A decent movie tie-in game hindered by its clunky controls.
Once upon a time, videogames created around a beloved cartoon or movie character were generally received with anticipation. However, as the years have gone by, movie games generally have a big "Avoid at All Costs" label on them. To be honest, I wasn't expecting much as an adult playing a game clearly geared towards children, but then something strange happened: I found myself having a decent amount of fun.
Madagascar: Escape 2 Africa is a sequel which, like its predecessor, maintains the same plot as the movie it's based on. Escape 2 Africa follows the characters through their journey from Africa back to New York. Featuring the full cast of characters from the movie along with superb voice acting, it will surely charm any fan of the feature film.

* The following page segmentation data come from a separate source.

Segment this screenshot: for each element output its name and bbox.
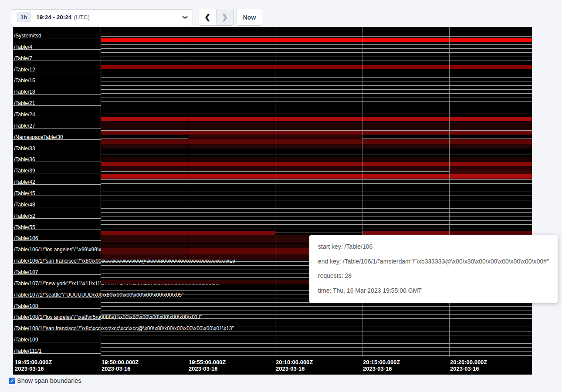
time-toolbar: 1h 19:24 - 20:24 (UTC) ❯ ❮ ❯ Now — [0, 0, 562, 27]
span-boundary-line — [101, 351, 532, 352]
time-range-timezone: (UTC) — [74, 14, 90, 20]
span-boundary-line — [101, 98, 532, 98]
row-label: /Table/108 — [14, 304, 38, 309]
heat-band — [101, 162, 532, 166]
time-gridline — [275, 27, 275, 357]
tooltip-requests: requests: 28 — [318, 269, 549, 284]
span-boundary-line — [101, 89, 532, 90]
span-boundary-line — [101, 151, 532, 151]
row-label: /Table/48 — [14, 202, 35, 208]
x-axis-tick-time: 19:45:00.000Z — [15, 359, 52, 365]
hover-tooltip: start key: /Table/106 end key: /Table/10… — [309, 235, 558, 303]
span-boundary-line — [101, 335, 532, 335]
span-boundary-line — [101, 61, 532, 61]
span-boundary-line — [101, 208, 532, 209]
span-boundary-line — [101, 28, 532, 28]
next-time-button[interactable]: ❯ — [216, 9, 233, 25]
now-button[interactable]: Now — [237, 9, 262, 26]
x-axis-tick-time: 19:50:00.000Z — [102, 359, 139, 365]
span-boundary-line — [101, 73, 532, 73]
span-boundary-line — [101, 311, 532, 311]
span-boundary-line — [101, 196, 532, 196]
row-label: /Table/45 — [14, 191, 35, 196]
key-visualizer-canvas[interactable]: /System/tsd/Table/4/Table/7/Table/12/Tab… — [13, 27, 532, 375]
prev-time-button[interactable]: ❮ — [199, 9, 216, 25]
heat-band — [101, 144, 532, 149]
show-span-boundaries-checkbox[interactable]: ✓ — [9, 378, 15, 384]
heat-band — [101, 254, 309, 260]
x-axis-tick-date: 2023-03-16 — [276, 365, 305, 372]
time-gridline — [101, 27, 101, 357]
span-boundary-line — [101, 110, 532, 110]
row-label: /Table/4 — [14, 44, 32, 50]
time-nav-group: ❮ ❯ — [199, 9, 234, 26]
span-boundary-line — [101, 101, 532, 102]
row-label: /Table/24 — [14, 112, 35, 118]
row-label: /Table/15 — [14, 78, 35, 84]
chevron-down-icon: ❯ — [183, 15, 188, 19]
span-boundary-line — [101, 32, 532, 32]
heat-band — [101, 131, 532, 135]
x-axis-tick-date: 2023-03-16 — [450, 365, 479, 372]
row-label: /System/tsd — [14, 33, 41, 39]
row-label: /NamespaceTable/30 — [14, 135, 63, 140]
x-axis-tick-time: 20:15:00.000Z — [363, 359, 400, 365]
time-range-duration-badge: 1h — [17, 12, 31, 22]
span-boundary-line — [101, 204, 532, 204]
span-boundary-line — [101, 229, 532, 229]
span-boundary-line — [101, 216, 532, 216]
time-range-text: 19:24 - 20:24 — [36, 14, 71, 20]
span-boundary-line — [101, 48, 532, 49]
span-boundary-line — [101, 36, 532, 37]
row-label: /Table/107/1/"seattle"/"UUUUUUD\x00\x80\… — [14, 292, 183, 298]
span-boundary-line — [101, 52, 532, 53]
time-gridline — [188, 27, 188, 357]
span-boundary-line — [101, 114, 532, 114]
row-label: /Table/108/1/"san francisco"/"\x8c\xcc\x… — [14, 326, 234, 331]
row-label: /Table/106 — [14, 236, 38, 241]
span-boundary-line — [101, 183, 532, 184]
span-boundary-line — [101, 188, 532, 188]
tooltip-time: time: Thu, 16 Mar 2023 19:55:00 GMT — [318, 284, 549, 298]
show-span-boundaries-label: Show span boundaries — [17, 377, 81, 384]
span-boundary-line — [101, 106, 532, 106]
x-axis-tick-time: 19:55:00.000Z — [189, 359, 226, 365]
heat-band — [101, 121, 532, 130]
row-label: /Table/12 — [14, 67, 35, 73]
span-boundary-line — [101, 212, 532, 213]
span-boundary-line — [101, 155, 532, 155]
row-label: /Table/42 — [14, 179, 35, 185]
footer-controls: ✓ Show span boundaries — [9, 377, 81, 384]
heat-band — [101, 157, 532, 162]
row-label: /Table/111/1 — [14, 348, 42, 354]
time-gridline — [362, 27, 362, 357]
heat-band — [188, 248, 309, 254]
heat-band — [101, 280, 309, 284]
x-axis-tick-date: 2023-03-16 — [102, 365, 131, 372]
row-label: /Table/55 — [14, 225, 35, 230]
row-label: /Table/21 — [14, 101, 35, 106]
x-axis-tick-date: 2023-03-16 — [15, 365, 44, 372]
span-boundary-line — [101, 57, 532, 57]
row-label: /Table/33 — [14, 146, 35, 152]
x-axis-tick-time: 20:10:00.000Z — [276, 359, 313, 365]
key-visualizer-page: 1h 19:24 - 20:24 (UTC) ❯ ❮ ❯ Now /System… — [0, 0, 562, 392]
heat-band — [449, 231, 532, 235]
span-boundary-line — [101, 179, 532, 180]
time-gridline — [449, 27, 450, 357]
span-boundary-line — [101, 224, 532, 225]
span-boundary-line — [101, 323, 532, 323]
row-label: /Table/7 — [14, 56, 32, 61]
heat-band — [101, 139, 532, 144]
span-boundary-line — [101, 44, 532, 45]
span-boundary-line — [101, 343, 532, 344]
row-label: /Table/52 — [14, 213, 35, 219]
x-axis-tick-date: 2023-03-16 — [363, 365, 392, 372]
span-boundary-line — [101, 93, 532, 94]
row-label: /Table/109 — [14, 337, 38, 343]
span-boundary-line — [101, 347, 532, 348]
row-label: /Table/27 — [14, 123, 35, 129]
x-axis-tick-time: 20:20:00.000Z — [450, 359, 487, 365]
time-range-select[interactable]: 1h 19:24 - 20:24 (UTC) ❯ — [11, 9, 193, 25]
heat-band — [362, 231, 449, 235]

A collection of mini-games and basic platforming comprise the majority of this game, as well as collecting and discovering hidden paths. The game is paced slowly for the younger crowd and plays more like an interactive movie, following a pattern of completing a challenge and then watching a cutscene. Players must find ways to access levels and acquire items in order to broaden the in-game world and allow for less limited exploration. Using the four main characters - Alex the lion, Marty the zebra, Gloria the hippo, and Melman the giraffe - players will be able to leverage each of their unique abilities in order to thoroughly explore the entire world.

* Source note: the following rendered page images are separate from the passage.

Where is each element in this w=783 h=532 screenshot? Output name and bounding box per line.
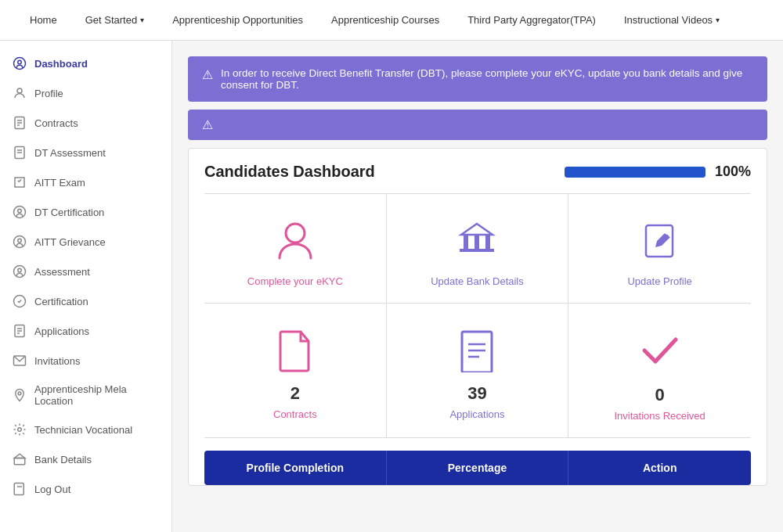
card-profile-label: Update Profile (627, 275, 691, 287)
contracts-icon (13, 116, 27, 130)
card-bank[interactable]: Update Bank Details (387, 194, 569, 304)
card-profile[interactable]: Update Profile (568, 194, 751, 304)
progress-percent: 100% (715, 164, 751, 180)
aitt-grievance-icon (13, 235, 27, 249)
profile-icon (13, 86, 27, 100)
card-applications[interactable]: 39 Applications (387, 304, 569, 438)
card-contracts-count: 2 (290, 383, 300, 404)
nav-apprenticeship-opportunities[interactable]: Apprenticeship Opportunities (158, 0, 317, 41)
svg-rect-25 (14, 483, 23, 495)
card-invitations[interactable]: 0 Invitations Received (568, 304, 751, 438)
dt-assessment-icon (13, 146, 27, 160)
sidebar-item-applications[interactable]: Applications (0, 316, 171, 346)
warning-icon: ⚠ (202, 67, 213, 82)
sidebar-item-aitt-exam[interactable]: AITT Exam (0, 167, 171, 197)
sidebar-item-technician-vocational[interactable]: Technician Vocational (0, 415, 171, 444)
location-icon (13, 388, 27, 402)
progress-row: 100% (565, 164, 751, 180)
card-applications-label: Applications (449, 408, 504, 420)
nav-get-started[interactable]: Get Started ▾ (71, 0, 158, 41)
svg-marker-28 (461, 224, 493, 235)
sidebar: Dashboard Profile Contracts DT Assessmen… (0, 41, 172, 532)
technician-icon (13, 422, 27, 437)
table-header-profile: Profile Completion (204, 451, 387, 485)
applications-icon (13, 324, 27, 338)
alert-secondary: ⚠ (188, 110, 767, 140)
svg-point-13 (18, 239, 22, 243)
sidebar-item-aitt-grievance[interactable]: AITT Grievance (0, 227, 171, 257)
cards-grid: Complete your eKYC Update Bank Details (204, 193, 751, 438)
sidebar-item-apprenticeship-mela[interactable]: Apprenticeship Mela Location (0, 376, 171, 415)
table-header-action: Action (568, 451, 751, 485)
dashboard-title: Candidates Dashboard (204, 163, 375, 181)
progress-bar-outer (565, 167, 705, 178)
sidebar-item-assessment[interactable]: Assessment (0, 257, 171, 286)
svg-rect-31 (485, 235, 490, 249)
sidebar-item-dt-assessment[interactable]: DT Assessment (0, 138, 171, 167)
svg-rect-29 (464, 235, 468, 249)
sidebar-item-invitations[interactable]: Invitations (0, 346, 171, 376)
nav-apprenticeship-courses[interactable]: Apprenticeship Courses (317, 0, 453, 41)
svg-rect-24 (14, 458, 25, 465)
card-contracts-label: Contracts (273, 408, 317, 420)
edit-icon (637, 217, 684, 264)
svg-point-15 (18, 268, 22, 272)
svg-point-1 (18, 60, 22, 64)
dt-certification-icon (13, 205, 27, 219)
svg-point-11 (18, 209, 22, 213)
contract-doc-icon (276, 329, 315, 372)
chevron-down-icon: ▾ (140, 16, 144, 24)
nav-third-party[interactable]: Third Party Aggregator(TPA) (453, 0, 610, 41)
svg-point-2 (17, 88, 22, 93)
check-icon (637, 327, 684, 374)
sidebar-item-logout[interactable]: Log Out (0, 474, 171, 504)
table-header-percentage: Percentage (387, 451, 569, 485)
top-navigation: Home Get Started ▾ Apprenticeship Opport… (0, 0, 783, 41)
svg-point-27 (286, 224, 305, 243)
chevron-down-icon: ▾ (716, 16, 720, 24)
sidebar-item-certification[interactable]: Certification (0, 286, 171, 316)
main-content: ⚠ In order to receive Direct Benefit Tra… (172, 41, 783, 532)
certification-icon (13, 294, 27, 308)
card-contracts[interactable]: 2 Contracts (204, 304, 387, 438)
nav-instructional-videos[interactable]: Instructional Videos ▾ (610, 0, 734, 41)
invitations-icon (13, 354, 27, 368)
application-doc-icon (457, 329, 496, 372)
bank-details-icon (13, 452, 27, 466)
sidebar-item-contracts[interactable]: Contracts (0, 108, 171, 138)
svg-rect-32 (460, 249, 494, 252)
ekyc-icon (272, 217, 319, 264)
sidebar-item-profile[interactable]: Profile (0, 78, 171, 108)
table-header: Profile Completion Percentage Action (204, 451, 751, 485)
card-invitations-count: 0 (655, 385, 665, 405)
card-bank-label: Update Bank Details (431, 275, 524, 287)
svg-rect-30 (474, 235, 479, 249)
sidebar-item-dt-certification[interactable]: DT Certification (0, 197, 171, 227)
alert-dbt: ⚠ In order to receive Direct Benefit Tra… (188, 56, 767, 102)
nav-home[interactable]: Home (16, 0, 71, 41)
warning-icon-2: ⚠ (202, 117, 213, 132)
card-invitations-label: Invitations Received (614, 410, 705, 422)
bank-icon (453, 217, 500, 264)
sidebar-item-bank-details[interactable]: Bank Details (0, 444, 171, 474)
progress-bar-inner (565, 167, 705, 178)
dashboard-panel: Candidates Dashboard 100% (188, 148, 767, 486)
assessment-icon (13, 264, 27, 279)
aitt-exam-icon (13, 175, 27, 189)
card-ekyc[interactable]: Complete your eKYC (204, 194, 387, 304)
card-ekyc-label: Complete your eKYC (247, 275, 343, 287)
dashboard-icon (13, 56, 27, 70)
logout-icon (13, 482, 27, 496)
svg-point-23 (18, 428, 22, 432)
sidebar-item-dashboard[interactable]: Dashboard (0, 49, 171, 78)
card-applications-count: 39 (467, 383, 486, 404)
svg-point-22 (18, 392, 21, 395)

Regardless of the character currently under the player's control, completion of a number of minigames is required in order to progress. The mini-games are all very simple, and while at times clunky to control, are not unplayable. They range from a game of soccer to a Katamari Damacy-like challenge in which the player must roll up scrap metal. Interestingly, a number of these minigames can be purchased by collecting coins in the platforming segments, and are made available in the game's multiplayer mode.
Controlling the game tends to be very erratic. While platforming, doing the exact same thing two separate times will often produce two different results. As one can imagine, this grows extremely frustrating, forcing the player to redo an area multiple times. Awkward camera angles and poor depth perception also dampen the experience. Fortunately, most of the minigames control well and typically only require one button. Players are also given the option of gesture-based input, which also works well.

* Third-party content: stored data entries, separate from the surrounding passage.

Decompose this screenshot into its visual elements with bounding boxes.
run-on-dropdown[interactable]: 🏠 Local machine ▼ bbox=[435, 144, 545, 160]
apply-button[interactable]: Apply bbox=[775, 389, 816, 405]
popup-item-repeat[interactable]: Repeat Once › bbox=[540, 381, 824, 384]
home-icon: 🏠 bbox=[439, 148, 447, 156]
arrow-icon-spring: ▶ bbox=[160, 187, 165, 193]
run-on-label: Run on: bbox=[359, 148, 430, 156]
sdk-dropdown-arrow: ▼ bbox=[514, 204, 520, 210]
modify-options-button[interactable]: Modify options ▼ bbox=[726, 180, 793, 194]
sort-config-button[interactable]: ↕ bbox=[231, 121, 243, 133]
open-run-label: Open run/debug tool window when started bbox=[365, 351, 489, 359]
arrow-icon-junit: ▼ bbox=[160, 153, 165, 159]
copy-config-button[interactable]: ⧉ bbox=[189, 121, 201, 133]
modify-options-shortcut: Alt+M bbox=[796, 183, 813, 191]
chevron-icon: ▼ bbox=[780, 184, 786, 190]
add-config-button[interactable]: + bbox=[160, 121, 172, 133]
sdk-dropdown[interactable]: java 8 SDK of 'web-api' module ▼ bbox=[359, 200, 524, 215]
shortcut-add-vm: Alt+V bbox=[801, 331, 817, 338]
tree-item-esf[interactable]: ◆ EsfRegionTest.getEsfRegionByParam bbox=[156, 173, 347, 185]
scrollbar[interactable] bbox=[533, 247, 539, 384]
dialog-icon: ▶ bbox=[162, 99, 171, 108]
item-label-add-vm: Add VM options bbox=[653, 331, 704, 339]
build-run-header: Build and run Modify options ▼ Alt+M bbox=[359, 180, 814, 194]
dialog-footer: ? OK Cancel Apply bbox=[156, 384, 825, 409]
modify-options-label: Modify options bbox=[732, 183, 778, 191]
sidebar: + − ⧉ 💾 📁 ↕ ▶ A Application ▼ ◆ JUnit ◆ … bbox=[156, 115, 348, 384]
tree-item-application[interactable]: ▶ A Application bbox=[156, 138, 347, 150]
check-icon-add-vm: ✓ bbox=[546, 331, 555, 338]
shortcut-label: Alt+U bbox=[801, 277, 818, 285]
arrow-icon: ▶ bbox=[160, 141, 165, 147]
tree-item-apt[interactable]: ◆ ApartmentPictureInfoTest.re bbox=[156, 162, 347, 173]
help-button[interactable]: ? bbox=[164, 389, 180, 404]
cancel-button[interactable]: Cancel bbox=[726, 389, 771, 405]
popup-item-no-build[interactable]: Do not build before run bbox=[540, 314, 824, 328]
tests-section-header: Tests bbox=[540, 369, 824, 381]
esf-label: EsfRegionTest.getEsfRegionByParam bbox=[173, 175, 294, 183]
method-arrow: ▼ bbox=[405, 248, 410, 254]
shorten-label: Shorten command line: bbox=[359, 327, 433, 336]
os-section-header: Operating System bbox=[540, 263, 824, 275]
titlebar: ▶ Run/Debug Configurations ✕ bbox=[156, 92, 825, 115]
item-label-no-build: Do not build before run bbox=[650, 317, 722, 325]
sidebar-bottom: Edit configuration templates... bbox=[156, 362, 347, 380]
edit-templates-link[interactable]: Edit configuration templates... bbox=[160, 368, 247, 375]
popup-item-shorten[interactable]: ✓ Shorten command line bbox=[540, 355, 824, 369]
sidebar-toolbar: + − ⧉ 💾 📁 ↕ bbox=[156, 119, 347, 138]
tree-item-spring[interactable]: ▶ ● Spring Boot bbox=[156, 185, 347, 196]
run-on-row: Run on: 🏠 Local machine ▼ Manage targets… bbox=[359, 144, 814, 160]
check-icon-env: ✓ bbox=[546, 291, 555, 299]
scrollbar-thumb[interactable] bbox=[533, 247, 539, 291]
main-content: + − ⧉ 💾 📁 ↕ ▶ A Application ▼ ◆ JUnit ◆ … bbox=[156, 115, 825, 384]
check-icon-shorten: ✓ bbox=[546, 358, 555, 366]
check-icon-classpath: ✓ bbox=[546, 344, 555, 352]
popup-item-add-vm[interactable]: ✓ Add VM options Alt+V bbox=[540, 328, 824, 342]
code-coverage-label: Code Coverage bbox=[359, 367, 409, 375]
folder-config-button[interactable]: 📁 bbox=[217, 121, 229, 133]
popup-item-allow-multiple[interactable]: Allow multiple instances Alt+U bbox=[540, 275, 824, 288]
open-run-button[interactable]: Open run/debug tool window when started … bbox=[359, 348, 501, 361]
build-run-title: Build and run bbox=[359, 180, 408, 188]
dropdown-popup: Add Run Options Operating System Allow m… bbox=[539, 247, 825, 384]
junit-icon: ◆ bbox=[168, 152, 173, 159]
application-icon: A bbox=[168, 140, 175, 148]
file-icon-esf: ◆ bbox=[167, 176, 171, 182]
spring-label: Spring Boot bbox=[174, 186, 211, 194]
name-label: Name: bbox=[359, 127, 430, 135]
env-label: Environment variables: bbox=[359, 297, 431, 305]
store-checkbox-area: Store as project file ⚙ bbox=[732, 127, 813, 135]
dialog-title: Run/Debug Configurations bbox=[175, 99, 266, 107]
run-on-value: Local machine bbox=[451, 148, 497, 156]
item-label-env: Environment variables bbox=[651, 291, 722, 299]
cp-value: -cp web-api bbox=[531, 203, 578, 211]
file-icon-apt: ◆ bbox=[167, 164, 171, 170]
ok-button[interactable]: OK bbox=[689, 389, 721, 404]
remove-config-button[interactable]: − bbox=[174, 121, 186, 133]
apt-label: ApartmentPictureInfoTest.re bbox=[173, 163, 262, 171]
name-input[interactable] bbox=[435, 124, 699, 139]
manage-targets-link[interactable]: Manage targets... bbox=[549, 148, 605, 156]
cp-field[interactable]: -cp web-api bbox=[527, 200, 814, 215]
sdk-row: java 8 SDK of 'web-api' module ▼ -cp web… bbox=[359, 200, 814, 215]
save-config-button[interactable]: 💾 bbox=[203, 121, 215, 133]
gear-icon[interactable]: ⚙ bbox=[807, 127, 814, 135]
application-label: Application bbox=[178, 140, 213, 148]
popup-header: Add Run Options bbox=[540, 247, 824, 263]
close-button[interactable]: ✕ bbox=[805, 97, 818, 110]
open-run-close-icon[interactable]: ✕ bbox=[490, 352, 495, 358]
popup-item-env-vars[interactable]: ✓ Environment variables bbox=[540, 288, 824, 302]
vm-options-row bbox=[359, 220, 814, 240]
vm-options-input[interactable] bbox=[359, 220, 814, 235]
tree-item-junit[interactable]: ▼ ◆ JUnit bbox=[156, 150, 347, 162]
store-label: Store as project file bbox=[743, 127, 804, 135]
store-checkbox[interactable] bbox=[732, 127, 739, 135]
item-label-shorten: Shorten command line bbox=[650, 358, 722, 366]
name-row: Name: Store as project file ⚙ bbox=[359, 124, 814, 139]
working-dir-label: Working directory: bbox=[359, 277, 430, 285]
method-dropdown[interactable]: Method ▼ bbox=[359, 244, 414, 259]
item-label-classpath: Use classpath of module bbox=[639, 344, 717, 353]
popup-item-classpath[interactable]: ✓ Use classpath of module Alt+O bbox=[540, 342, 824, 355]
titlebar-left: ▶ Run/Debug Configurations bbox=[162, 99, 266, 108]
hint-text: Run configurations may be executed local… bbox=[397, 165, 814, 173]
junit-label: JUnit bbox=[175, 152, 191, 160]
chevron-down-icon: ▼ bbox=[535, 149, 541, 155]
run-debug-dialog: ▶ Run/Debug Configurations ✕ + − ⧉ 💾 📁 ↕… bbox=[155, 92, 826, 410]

Graphically, Madagascar 2 leaves quite a bit to be desired. While the animation itself is smooth and transitions well, the graphics themselves are hideous. People often talk about the lack of visual power of the Wii, but there's no excuse here. Pixelated textures, terribly jagged edges, and water that looks like a blue grid are just the beginning. While the visuals never truly interfere with actual gameplay, they are distracting and off-putting, especially considering the source material.
Even in light of the game's many flaws, it is still decent and even fun at times; however, a bit more time and effort would have made this game very good. While most adults may have a hard time finding enjoyment, the game's character and goofy nature makes for a great experience for the younger demographic.